§ PROMPT
Locate each line in the records containing "neque". Copy it.

[[ DATASET EXTRACT, beginning ]]

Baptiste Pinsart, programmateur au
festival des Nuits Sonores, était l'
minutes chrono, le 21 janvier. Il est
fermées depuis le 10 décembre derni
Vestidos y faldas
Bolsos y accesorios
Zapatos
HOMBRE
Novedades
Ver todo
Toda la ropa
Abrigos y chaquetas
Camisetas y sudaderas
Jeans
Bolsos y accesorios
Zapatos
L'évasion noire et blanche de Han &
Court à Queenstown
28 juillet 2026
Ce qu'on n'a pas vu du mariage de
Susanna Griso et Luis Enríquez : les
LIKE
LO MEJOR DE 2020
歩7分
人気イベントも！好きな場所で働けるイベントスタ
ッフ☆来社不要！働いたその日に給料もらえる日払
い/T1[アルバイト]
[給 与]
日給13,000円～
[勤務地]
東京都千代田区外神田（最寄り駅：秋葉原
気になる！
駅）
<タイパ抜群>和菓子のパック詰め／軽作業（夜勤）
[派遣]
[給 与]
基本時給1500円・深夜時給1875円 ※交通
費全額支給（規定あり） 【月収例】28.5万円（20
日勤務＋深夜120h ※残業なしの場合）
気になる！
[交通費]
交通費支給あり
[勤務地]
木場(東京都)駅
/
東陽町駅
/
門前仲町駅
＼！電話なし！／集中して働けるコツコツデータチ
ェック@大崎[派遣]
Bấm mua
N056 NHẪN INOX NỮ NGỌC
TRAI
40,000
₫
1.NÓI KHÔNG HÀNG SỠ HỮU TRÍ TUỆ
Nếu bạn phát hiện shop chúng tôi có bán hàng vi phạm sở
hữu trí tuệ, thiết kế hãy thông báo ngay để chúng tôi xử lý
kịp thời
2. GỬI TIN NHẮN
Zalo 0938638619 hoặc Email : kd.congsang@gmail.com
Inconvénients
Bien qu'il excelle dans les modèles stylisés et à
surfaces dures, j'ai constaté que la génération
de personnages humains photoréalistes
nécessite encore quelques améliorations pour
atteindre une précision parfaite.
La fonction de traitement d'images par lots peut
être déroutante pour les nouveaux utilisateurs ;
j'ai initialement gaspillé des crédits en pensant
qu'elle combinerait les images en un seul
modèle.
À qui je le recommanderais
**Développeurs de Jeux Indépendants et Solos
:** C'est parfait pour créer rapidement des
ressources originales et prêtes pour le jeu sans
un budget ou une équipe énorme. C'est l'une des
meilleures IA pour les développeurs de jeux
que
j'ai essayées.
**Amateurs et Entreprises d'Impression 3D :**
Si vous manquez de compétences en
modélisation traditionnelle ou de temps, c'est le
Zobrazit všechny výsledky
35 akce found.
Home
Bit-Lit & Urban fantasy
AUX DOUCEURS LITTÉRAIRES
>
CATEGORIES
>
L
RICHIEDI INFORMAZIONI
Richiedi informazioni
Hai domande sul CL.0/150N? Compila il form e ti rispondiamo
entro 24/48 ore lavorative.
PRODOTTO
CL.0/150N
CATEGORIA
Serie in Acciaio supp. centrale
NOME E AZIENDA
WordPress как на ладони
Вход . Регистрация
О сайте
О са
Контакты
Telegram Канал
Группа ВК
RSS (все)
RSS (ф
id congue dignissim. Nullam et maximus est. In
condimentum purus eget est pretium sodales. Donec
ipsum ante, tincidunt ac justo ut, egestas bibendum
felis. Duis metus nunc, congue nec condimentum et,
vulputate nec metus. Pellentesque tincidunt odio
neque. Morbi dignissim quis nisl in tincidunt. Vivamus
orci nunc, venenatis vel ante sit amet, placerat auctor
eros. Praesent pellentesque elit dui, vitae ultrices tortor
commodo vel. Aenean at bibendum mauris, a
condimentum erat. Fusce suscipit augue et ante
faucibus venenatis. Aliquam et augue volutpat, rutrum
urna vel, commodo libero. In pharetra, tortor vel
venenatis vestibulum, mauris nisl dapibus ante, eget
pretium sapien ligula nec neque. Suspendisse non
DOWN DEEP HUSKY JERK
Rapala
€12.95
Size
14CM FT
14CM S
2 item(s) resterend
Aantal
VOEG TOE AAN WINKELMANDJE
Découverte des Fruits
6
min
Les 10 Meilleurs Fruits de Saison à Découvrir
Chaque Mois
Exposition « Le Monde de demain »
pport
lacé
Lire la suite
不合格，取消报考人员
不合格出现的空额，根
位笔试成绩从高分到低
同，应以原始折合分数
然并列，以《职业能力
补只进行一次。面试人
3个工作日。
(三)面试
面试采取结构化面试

[[ DATASET EXTRACT, end ]]

§ WRITTEN ANSWER
neque. Morbi dignissim quis nisl in tincidunt. Vivamus
pretium sapien ligula nec neque. Suspendisse non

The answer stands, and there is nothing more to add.